İlk olarak, yaratıcıya inanan, yaratıcıya kesinlikle inanmayan (ateist) ve inanıp inanmamak arasında kalan (agnostik) karakterler arasında geçecek bu diyaloglara, ilerleyen bölümlerde yaratıcıya inanıp onu pasifize eden (deist) bir karakteri de dahil edeceğiz. Amacım, inanç ve inançsızlık arasındaki farklılıkları daha iyi anlamak, bu konuda düşünen ve sorgulayan zihinlere yeni ufuklar açmak ve belki de hepimizin kendi inanç sistemimizi daha iyi anlamamıza yardımcı olmaktır.

Yazılarım, derin felsefi ve teolojik soruları ele alırken, aynı zamanda hayatın içinden örneklerle ve mantıklı argümanlarla desteklenmiş, bilimsel yöntemleri de önemseyen bir dil kullanılarak kaleme alındı. Okuyan herkesin kendine ait bir şeyler bulabileceği, düşünmeye sevk eden ve belki de kendi inançlarını yeniden gözden geçirmesini sağlayacak bir üslup benimsemeye özen gösterdim.

Bu yazı dizisine başlarken, siz değerli okuyucularımın da bu diyaloglara dahil olacağını, belki de yeni bir bakış açısı kazanacağınızı umuyorum.
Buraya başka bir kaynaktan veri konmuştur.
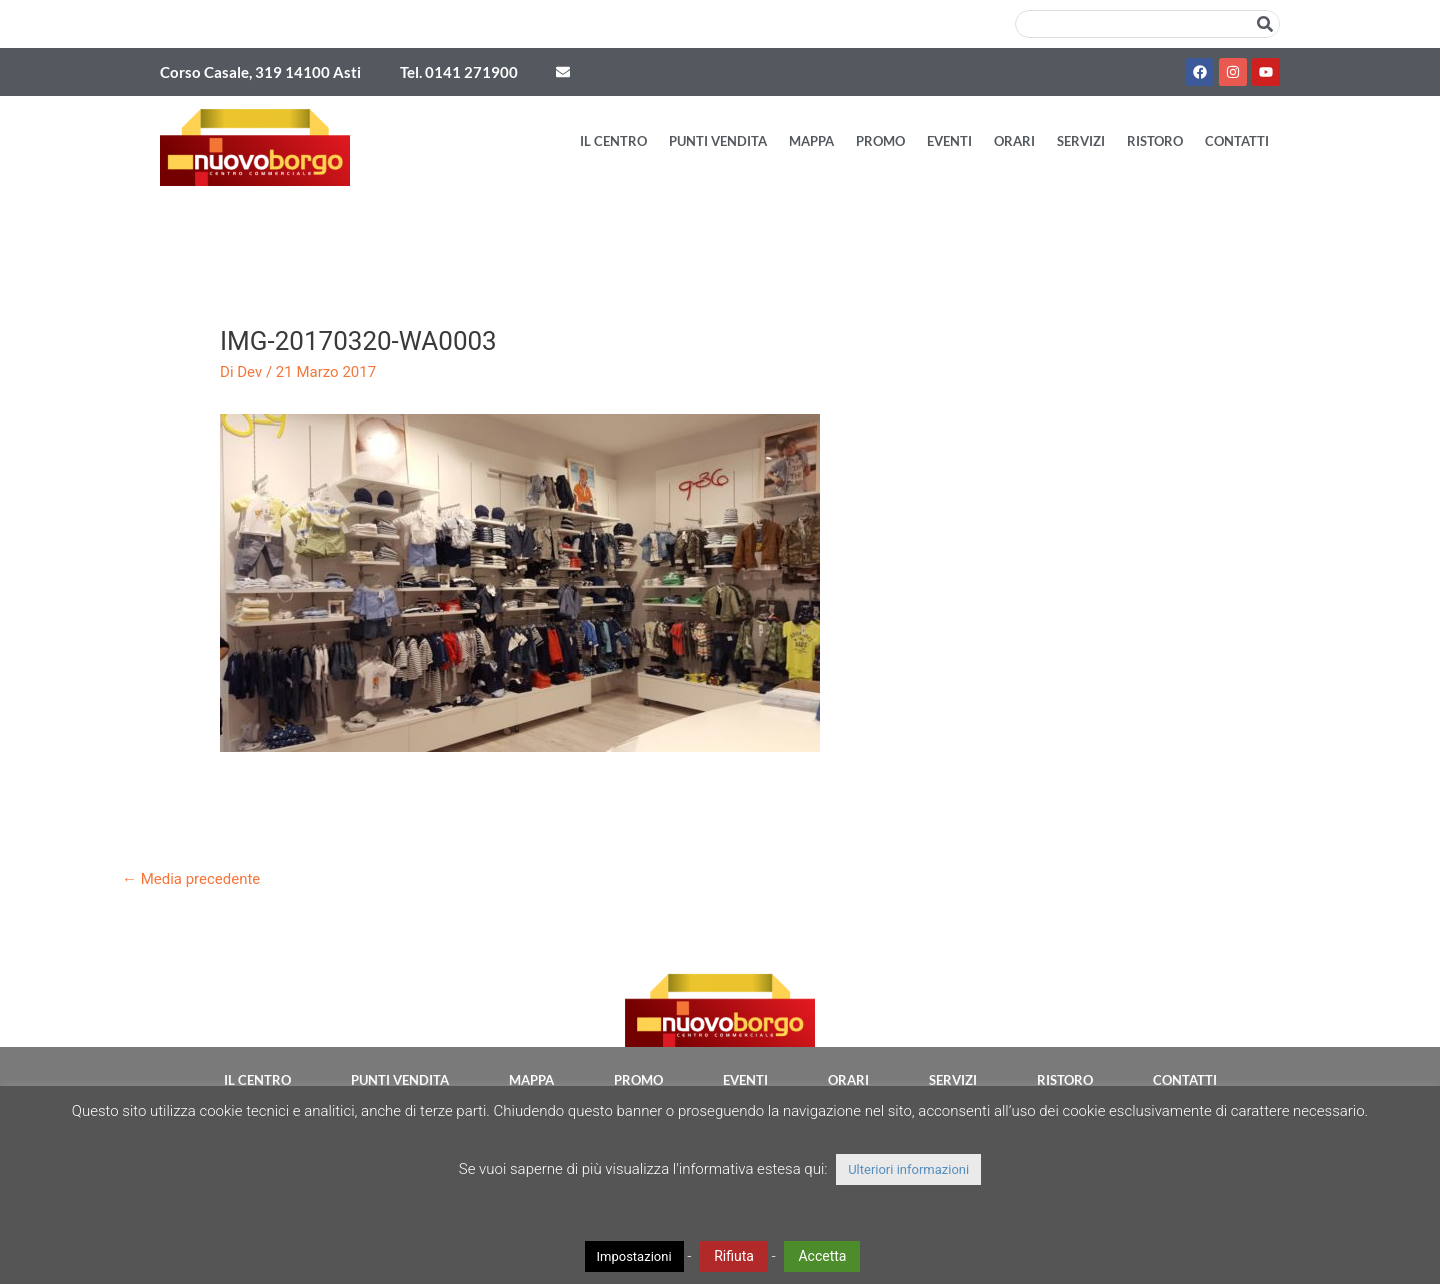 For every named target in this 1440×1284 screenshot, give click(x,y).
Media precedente (191, 879)
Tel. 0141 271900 (459, 72)
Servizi (1081, 141)
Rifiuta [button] (734, 1256)
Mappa (811, 141)
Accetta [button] (822, 1256)
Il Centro (613, 141)
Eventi (949, 141)
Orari (1014, 141)
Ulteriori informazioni (908, 1169)
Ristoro (1155, 141)
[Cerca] (1265, 24)
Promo (880, 141)
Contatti (1237, 141)
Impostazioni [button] (634, 1256)
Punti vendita (718, 141)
Her bir yazıda, farklı bir perspektifi ele alacak ve inanç konusundaki tartışmalarımızı derinleştireceğiz.

Hepimizin aşina olduğu bir nesne olan sandalye örneği üzerinden, alışılmışın dışında bir bakış açısı sunmaya çalıştık. Çoğumuz, çevrelerinde gördükleri olaylara ve varlıklara o kadar alışır ki, bunların nasıl ve neden meydana geldiği üzerine düşünmeyi bırakır. Bu durum, bir tür "ülfet" oluşturarak düşünce dünyamızı sınırlayabilir ve bizi yanılgılara sürükleyebilir.

Sandalye örneği, bu sıradan görünen nesnenin bile ne kadar girift ve düzenli bir süreçle ihtimamlı bir şekilde ortaya çıktığını göstererek, bu alışılmış düşünce kalıplarını kırmayı amaçlamaktadır. Bu sayede, okuyucunun dikkatini çekerek onu daha derin düşüncelere sevk etmek ve olaylara farklı bir perspektiften bakmasını sağlamak hedeflenmiştir.

Sandalye örneği, okuyucunun zihninde merak uyandırmayı ve onu yaratılışın mucizevi yönleri üzerine düşünmeye teşvik etmeyi amaçlamaktadır. Bu örnek, aynı zamanda farklı inançlara sahip insanların bakış açılarına da hitap ederek, onların da bu konular üzerinde düşünmelerini ve farklı perspektifleri değerlendirmelerini sağlamayı hedeflemektedir.

Sizleri, bu yazı dizisinin ilk bölümüne davet ediyor ve birlikte yapacağımız bu tefekkürî yolculukta keyifli ve aydınlatıcı anlar yaşamanızı diliyorum. Şimdi, gelin hep birlikte bu ilginç sohbete kulak verelim ve kendi iç dünyamızda da bu önemli soruların cevaplarını arayalım.

BİLİM, AKIL VE VİCDAN: SANDALYEDEN YARATICIYA FELSEFİ BİR YOLCULUK – 1

SCIENCE, REASON AND CONSCIENCE: A PHILOSOPHICAL JOURNEY FROM THE CHAIR TO THE CREATOR – 1 (İNGİLİZCE İÇİN TIKLAYINIZ)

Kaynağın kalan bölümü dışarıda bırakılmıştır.